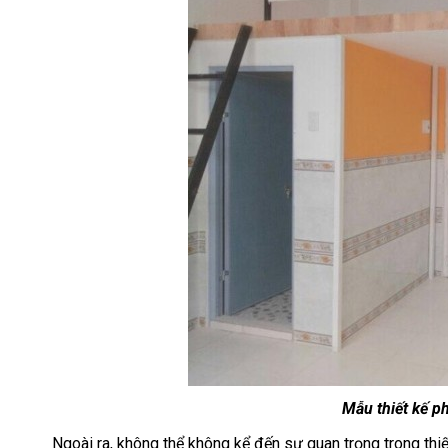
Mẫu thiết kế 
Ngoài ra, không thể không kể đến sự quan trọng trong thi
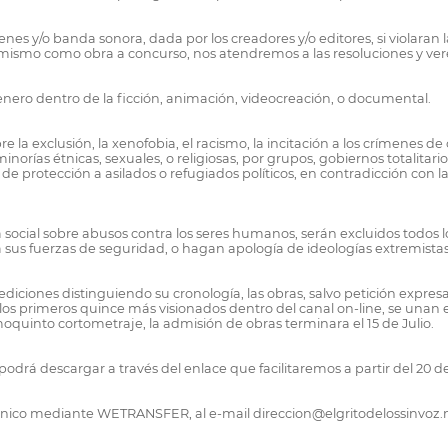
nes y/o banda sonora, dada por los creadores y/o editores, si violaran 
el mismo como obra a concurso, nos atendremos a las resoluciones y ver
enero dentro de la ficción, animación, videocreación, o documental.
la exclusión, la xenofobia, el racismo, la incitación a los crímenes de 
e minorías étnicas, sexuales, o religiosas, por grupos, gobiernos totali
 protección a asilados o refugiados políticos, en contradicción con l
 social sobre abusos contra los seres humanos, serán excluidos todos
o a sus fuerzas de seguridad, o hagan apología de ideologías extremis
s ediciones distinguiendo su cronología, las obras, salvo petición expres
 los primeros quince más visionados dentro del canal on-line, se unan
imoquinto cortometraje, la admisión de obras terminara el 15 de Julio.
, podrá descargar a través del enlace que facilitaremos a partir del 20 
ectrónico mediante WETRANSFER, al e-mail direccion@elgritodelossinvoz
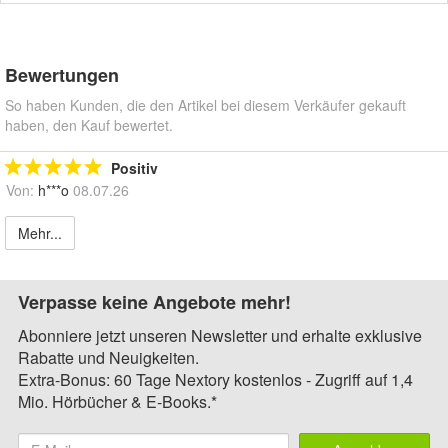
Bewertungen
So haben Kunden, die den Artikel bei diesem Verkäufer gekauft
haben, den Kauf bewertet.
Positiv
Von:
h***o
08.07.26
Mehr...
Verpasse keine Angebote mehr!
Abonniere jetzt unseren Newsletter und erhalte exklusive
Rabatte und Neuigkeiten.
Extra-Bonus: 60 Tage Nextory kostenlos - Zugriff auf 1,4
Mio. Hörbücher & E-Books.*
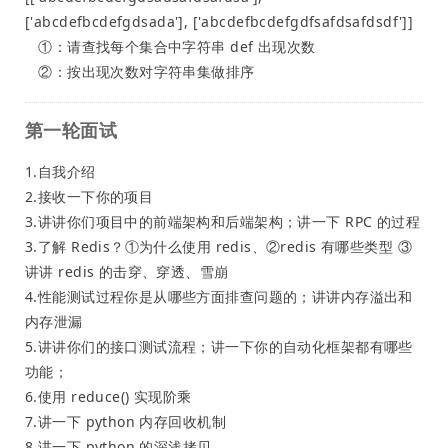
['abcdefbcdefgdsada'], ['abcdefbcdefgdfsafdsafdsdf']]
①：请查找每个集合中字符串 def 出现次数
②：按出现次数对字符串集做排序
第一轮面试
1.自我介绍
2.接收一下你的项目
3.讲讲你们项目中的前端架构和后端架构；讲一下 RPC 的过程
3.了解 Redis？①为什么使用 redis、②redis 有哪些类型 ③
讲讲 redis 的击穿、穿透、雪崩
4.性能测试过程你是从哪些方面排查问题的；讲讲内存溢出和
内存泄漏
5.讲讲你们的接口测试流程；讲一下你的自动化框架都有哪些
功能；
6.使用 reduce() 实现阶乘
7.讲一下 python 内存回收机制
8.讲一下 python 的深浅拷贝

→ Task to carry out:
If a line above holds the string "redis", count it; give the final total as the only output.

→ Exercise answer:
2